Citation: Journal of Endocrinology, 1998; 158(3):377-388
Issue Date: 1998
ISSN: 0022-0795
Abstract: We have previously shown that an exogenous type I collagen matrix can regulate expression of mRNA for parathyroid hormone (PTH)-related protein (PTHrP) and its receptor, the PTH/PTHrP receptor, in the UMR106-06 osteogenic sarcoma cell line, which is considered to be representative of a relatively mature osteoblast phenotype. Consistent with those data, we show here that growth of UMR106-06 cells on type I collagen increased PTH/PTHrP receptor-binding capacity. Analysis of the binding data showed that the number of PTH/PTHrP receptors expressed by cells cultured on collagen was at least 2-fold greater than that of cells cultured on plastic. Expression of mRNA encoding alkaline phosphatase (ALP) and osteopontin (OP) was also upregulated in cells cultured on collagen, suggesting that interaction with collagen promotes the osteoblast phenotype in this cell line.
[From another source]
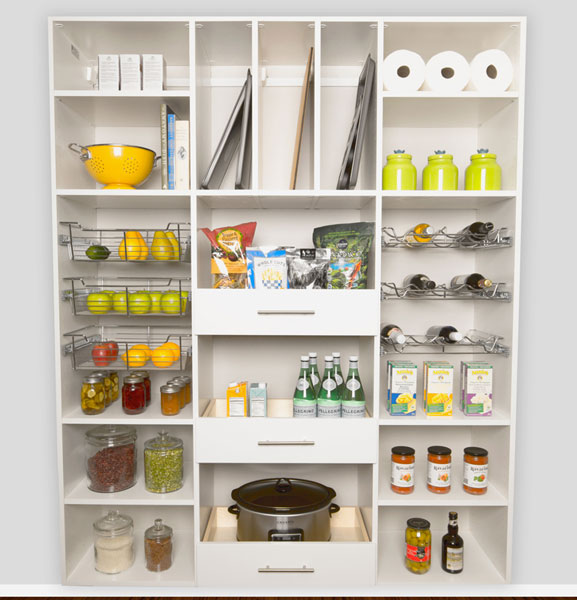 What are the coordinates of `inside bottom of shelf` in the screenshot? It's located at (138, 571), (138, 495), (417, 492), (392, 556), (458, 410), (153, 409). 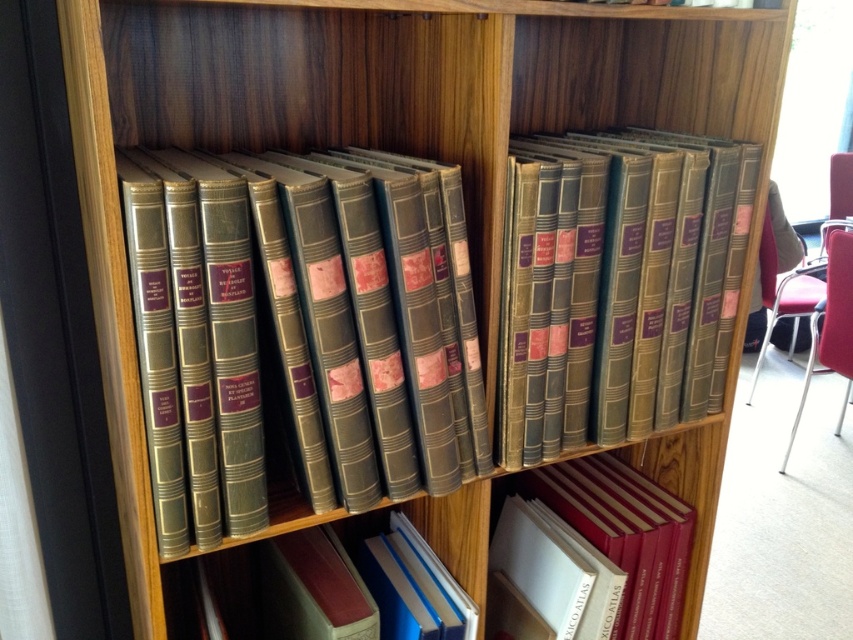 You are standing in front of the wooden bookshelf and want to reach the matte leather book at center. Considering your arm can extend 70 centimeters, can you reach it?

The matte leather book at center is 73.11 centimeters from the viewer, which is slightly beyond the arm extension of 70 centimeters, so you cannot reach it.

You are standing in front of the wooden bookshelf and want to reach both the matte leather book at center and the hardcover book at center. Which book should you move first to access the other?

You should move the matte leather book at center first because it is closer to you than the hardcover book at center, so accessing it requires less effort. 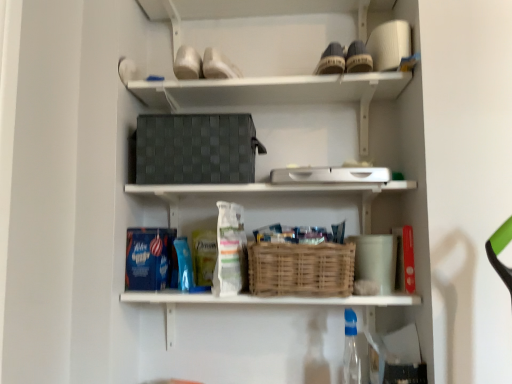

Retinoic acid (RA), which has also been shown to promote osteoblastic differentiation, synergized with type I collagen to cause super-induction of OP mRNA. In contrast, RA abolished the collagen-induced increase in ALP mRNA and PTH/PTHrP receptor mRNA. The collagen-mediated increase in the expression of OP and PTH/PTHrP receptor mRNA, but not that of ALP, was perturbed by prior covalent modification of the collagen by non-enzymatic glycation. The collagen effects did not occur via interaction with RGD amino acid domains in type I collagen, but evidence was obtained for involvement of the DGEA amino acid cell-binding domain. The mechanism by which plating of UMR106-06 cells on a type I collagen substrate affects PTH/PTHrP receptor mRNA levels was investigated. Inhibition of cytoskeletal organization using cytochalasin D, and inhibitors of protein phosphatases, protein kinase C, phospholipase C and cyclooxygenase, did not abrogate the collagen-mediated effects. In contrast, treatment of cells with the protein tyrosine kinase inhibitor genistein, but not herbimycin A, dose-dependently abolished the collagen effects on the expression of PTH/PTHrP receptor, ALP and OP mRNA. These results show that a type I collagen substrate influences the expression of osteoblast-associated genes in a cell model of mature osteoblasts and suggests that this involves, at least in part, changes in intracellular tyrosine phosphorylation.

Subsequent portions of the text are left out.